RULE 2 – THE Q & A Entrepreneurs DO NOT have to answer all the questions asked but what they do or do not choose to answer may affect the outcome, for example, if they refuse to reveal net profits. They may ask the Dragons any questions that help them determine whether they are suitable investors for their business.

RULE 3 – OPTING OUT Entrepreneurs' time in the Den is over after all five Dragons have declared themselves 'out'. Also, once a Dragon has declared his or herself 'out', they MUST NOT re-enter negotiation on the deal, and unless there is a compelling reason, they should remain quiet and leave the others to pursue the negotiations.

RULE 4 - INVESTMENTS Each entrepreneur must leave the Den with at least the full amount they asked for or they exit empty-handed. If a Dragon offers less than the full amount, the entrepreneur must try and make up the total by securing an investment from one or more of the remaining Dragons.

DEFINITION: EQUITY There are two ways for companies to raise money for business investment—they can borrow it and/or they can issue shares, otherwise known as stocks.

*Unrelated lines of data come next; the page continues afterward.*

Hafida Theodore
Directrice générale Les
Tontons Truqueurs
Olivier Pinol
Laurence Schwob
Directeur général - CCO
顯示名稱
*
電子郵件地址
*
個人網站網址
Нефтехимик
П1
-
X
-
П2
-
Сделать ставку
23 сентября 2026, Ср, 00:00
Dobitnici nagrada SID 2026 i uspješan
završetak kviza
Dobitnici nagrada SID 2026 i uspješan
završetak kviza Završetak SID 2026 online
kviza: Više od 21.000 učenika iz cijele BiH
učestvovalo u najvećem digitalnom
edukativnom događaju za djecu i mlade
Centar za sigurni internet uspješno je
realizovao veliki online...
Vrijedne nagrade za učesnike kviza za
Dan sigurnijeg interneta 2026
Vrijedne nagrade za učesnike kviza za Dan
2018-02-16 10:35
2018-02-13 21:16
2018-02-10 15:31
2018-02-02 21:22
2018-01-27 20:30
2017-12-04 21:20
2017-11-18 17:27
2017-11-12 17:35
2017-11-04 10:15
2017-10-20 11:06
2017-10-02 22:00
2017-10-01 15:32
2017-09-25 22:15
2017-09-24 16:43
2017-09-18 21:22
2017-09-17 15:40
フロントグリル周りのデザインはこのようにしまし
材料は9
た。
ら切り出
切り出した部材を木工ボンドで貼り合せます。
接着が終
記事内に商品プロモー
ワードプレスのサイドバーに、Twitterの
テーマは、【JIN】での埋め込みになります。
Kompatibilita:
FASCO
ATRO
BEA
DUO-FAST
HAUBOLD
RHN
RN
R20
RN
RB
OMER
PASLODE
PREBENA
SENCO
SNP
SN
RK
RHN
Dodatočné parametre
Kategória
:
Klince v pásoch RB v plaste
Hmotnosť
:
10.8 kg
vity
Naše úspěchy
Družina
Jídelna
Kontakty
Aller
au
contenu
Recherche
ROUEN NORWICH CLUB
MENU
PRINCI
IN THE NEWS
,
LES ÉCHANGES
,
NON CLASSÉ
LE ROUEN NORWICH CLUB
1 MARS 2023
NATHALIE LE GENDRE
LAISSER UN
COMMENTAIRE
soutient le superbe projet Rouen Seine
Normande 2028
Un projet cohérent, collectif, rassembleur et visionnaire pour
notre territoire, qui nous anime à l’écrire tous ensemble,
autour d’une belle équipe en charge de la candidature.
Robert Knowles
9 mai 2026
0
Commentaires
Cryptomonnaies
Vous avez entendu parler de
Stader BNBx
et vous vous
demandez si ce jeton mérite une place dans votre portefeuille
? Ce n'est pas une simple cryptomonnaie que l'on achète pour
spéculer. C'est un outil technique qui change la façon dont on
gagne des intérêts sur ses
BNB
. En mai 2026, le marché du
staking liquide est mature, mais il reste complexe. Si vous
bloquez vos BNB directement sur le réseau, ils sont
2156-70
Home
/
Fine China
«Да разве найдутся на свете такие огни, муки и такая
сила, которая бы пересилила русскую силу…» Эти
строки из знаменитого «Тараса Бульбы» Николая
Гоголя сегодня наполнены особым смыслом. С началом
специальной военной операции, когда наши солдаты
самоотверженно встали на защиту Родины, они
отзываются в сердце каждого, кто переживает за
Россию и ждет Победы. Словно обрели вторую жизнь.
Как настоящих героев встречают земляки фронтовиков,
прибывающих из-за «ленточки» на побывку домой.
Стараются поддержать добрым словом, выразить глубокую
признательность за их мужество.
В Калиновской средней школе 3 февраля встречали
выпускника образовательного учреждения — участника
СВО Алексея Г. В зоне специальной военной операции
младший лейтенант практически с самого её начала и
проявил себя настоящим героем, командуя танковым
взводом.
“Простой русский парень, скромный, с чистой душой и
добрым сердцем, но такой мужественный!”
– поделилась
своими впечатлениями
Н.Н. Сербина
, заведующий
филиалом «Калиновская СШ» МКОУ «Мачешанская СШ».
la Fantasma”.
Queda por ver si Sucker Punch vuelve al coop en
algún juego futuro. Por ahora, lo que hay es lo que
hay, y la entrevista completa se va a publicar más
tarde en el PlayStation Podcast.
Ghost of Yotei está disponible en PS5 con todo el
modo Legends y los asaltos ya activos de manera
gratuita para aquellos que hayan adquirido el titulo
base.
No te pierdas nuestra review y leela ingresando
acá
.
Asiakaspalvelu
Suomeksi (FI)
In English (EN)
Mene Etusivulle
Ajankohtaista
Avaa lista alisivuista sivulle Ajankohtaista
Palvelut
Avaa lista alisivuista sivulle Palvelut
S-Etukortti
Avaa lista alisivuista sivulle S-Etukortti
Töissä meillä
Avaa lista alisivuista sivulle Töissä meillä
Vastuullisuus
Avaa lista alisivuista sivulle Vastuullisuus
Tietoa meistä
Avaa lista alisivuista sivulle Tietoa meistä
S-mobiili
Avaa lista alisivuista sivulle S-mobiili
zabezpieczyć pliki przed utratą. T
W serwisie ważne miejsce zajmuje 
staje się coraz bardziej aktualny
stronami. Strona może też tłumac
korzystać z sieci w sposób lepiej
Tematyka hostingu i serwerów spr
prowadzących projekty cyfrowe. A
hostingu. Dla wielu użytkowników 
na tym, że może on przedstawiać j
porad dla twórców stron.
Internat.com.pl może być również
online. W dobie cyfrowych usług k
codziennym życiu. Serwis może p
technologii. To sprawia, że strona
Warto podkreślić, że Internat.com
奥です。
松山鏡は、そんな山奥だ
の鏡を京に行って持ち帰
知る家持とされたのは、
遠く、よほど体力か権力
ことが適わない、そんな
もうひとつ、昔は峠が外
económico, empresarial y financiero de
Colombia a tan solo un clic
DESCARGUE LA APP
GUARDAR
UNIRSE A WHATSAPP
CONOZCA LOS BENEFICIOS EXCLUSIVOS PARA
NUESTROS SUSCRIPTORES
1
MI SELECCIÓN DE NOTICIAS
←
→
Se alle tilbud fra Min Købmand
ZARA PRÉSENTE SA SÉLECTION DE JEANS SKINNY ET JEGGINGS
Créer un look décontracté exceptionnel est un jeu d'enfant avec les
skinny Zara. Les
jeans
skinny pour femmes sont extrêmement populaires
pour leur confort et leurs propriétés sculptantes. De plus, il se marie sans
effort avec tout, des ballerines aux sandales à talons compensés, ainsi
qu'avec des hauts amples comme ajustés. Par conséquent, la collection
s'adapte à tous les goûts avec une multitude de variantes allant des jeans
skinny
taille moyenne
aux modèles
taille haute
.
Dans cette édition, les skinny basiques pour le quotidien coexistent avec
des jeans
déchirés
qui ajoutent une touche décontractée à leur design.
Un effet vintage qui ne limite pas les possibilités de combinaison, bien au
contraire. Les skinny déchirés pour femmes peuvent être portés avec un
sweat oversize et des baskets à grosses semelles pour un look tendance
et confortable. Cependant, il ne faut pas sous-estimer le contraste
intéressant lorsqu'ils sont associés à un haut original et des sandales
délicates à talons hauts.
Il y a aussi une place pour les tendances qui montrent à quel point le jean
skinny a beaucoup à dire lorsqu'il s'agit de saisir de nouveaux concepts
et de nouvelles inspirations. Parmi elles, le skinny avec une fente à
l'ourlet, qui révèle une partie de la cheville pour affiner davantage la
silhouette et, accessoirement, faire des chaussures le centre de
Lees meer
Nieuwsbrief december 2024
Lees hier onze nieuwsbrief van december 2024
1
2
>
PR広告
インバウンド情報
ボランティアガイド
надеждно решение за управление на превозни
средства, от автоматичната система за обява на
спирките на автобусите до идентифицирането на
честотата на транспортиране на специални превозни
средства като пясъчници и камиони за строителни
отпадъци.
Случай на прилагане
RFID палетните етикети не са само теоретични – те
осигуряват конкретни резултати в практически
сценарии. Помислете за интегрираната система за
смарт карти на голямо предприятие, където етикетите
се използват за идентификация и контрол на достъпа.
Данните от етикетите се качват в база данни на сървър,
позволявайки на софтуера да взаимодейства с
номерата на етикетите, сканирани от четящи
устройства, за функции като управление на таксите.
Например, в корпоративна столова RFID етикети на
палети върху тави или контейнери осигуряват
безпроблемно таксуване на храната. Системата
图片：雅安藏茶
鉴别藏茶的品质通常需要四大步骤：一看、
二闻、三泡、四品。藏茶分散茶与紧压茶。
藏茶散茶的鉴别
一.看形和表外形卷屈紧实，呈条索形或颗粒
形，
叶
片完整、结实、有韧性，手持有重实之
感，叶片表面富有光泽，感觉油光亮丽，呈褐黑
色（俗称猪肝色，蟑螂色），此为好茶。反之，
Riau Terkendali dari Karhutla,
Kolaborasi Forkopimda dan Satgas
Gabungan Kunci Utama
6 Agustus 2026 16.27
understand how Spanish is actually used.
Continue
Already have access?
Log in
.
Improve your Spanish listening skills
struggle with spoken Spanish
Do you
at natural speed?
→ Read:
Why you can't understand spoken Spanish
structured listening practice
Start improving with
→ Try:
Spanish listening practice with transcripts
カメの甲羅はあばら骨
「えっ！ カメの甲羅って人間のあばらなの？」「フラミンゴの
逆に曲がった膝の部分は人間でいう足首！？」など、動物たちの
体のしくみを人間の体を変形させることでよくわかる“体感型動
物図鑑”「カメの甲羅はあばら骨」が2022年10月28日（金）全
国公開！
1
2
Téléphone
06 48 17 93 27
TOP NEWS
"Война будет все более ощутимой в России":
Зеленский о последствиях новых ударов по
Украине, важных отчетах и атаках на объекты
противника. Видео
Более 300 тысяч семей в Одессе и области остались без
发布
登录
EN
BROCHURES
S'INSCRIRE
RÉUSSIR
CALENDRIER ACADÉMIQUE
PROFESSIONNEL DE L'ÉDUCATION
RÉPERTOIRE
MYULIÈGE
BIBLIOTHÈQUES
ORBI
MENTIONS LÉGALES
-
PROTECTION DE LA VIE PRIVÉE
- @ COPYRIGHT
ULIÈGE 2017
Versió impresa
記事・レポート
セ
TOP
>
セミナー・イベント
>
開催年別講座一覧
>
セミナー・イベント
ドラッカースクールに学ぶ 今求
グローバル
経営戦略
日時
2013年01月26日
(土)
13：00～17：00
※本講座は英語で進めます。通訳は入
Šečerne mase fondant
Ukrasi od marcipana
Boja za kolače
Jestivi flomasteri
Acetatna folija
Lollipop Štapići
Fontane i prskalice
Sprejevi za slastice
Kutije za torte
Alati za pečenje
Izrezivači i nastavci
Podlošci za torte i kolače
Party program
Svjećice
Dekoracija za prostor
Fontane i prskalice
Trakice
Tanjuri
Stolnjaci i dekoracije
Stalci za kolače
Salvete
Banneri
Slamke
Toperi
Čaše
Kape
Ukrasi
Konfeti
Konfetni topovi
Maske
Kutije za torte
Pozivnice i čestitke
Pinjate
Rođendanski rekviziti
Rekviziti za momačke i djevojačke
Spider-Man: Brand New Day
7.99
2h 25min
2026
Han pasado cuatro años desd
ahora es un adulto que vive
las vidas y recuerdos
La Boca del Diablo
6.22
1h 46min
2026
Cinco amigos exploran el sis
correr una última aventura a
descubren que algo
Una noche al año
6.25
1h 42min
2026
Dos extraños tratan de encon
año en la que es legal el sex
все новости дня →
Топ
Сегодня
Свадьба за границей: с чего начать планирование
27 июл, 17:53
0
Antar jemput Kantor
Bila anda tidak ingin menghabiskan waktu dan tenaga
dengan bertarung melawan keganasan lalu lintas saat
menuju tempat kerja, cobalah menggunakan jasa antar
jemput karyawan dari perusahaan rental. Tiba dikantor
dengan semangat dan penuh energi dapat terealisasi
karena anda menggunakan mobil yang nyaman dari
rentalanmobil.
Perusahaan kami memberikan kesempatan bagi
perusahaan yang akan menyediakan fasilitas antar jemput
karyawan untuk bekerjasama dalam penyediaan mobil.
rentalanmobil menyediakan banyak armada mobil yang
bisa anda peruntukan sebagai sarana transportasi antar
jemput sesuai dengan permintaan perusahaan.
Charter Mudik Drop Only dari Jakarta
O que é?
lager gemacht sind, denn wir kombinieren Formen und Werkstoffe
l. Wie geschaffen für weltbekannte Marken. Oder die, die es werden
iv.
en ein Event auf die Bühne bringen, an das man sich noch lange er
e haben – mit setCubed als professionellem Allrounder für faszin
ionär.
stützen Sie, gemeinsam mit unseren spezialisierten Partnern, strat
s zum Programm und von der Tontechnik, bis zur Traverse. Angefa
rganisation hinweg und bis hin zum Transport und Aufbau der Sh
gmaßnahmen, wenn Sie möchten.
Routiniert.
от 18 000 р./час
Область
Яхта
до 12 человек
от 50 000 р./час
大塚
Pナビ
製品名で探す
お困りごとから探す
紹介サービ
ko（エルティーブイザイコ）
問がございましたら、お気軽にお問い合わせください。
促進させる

In corporate-finance-speak, stocks are called equity capital and borrowed money is debt capital. Equity (stocks/shares) differs fundamentally from debt in that it represents an ownership interest in a company— you're buying a share of the company, not lending the company money.

DEFINITION: EQUITY An equity holder is not entitled to any regular payment (although most stocks provide for the payment of a cash dividend, this is at the discretion of the company's management). So, buy a stock and you're buying part- ownership of a company. And as an owner, you take a share in the company's future profits.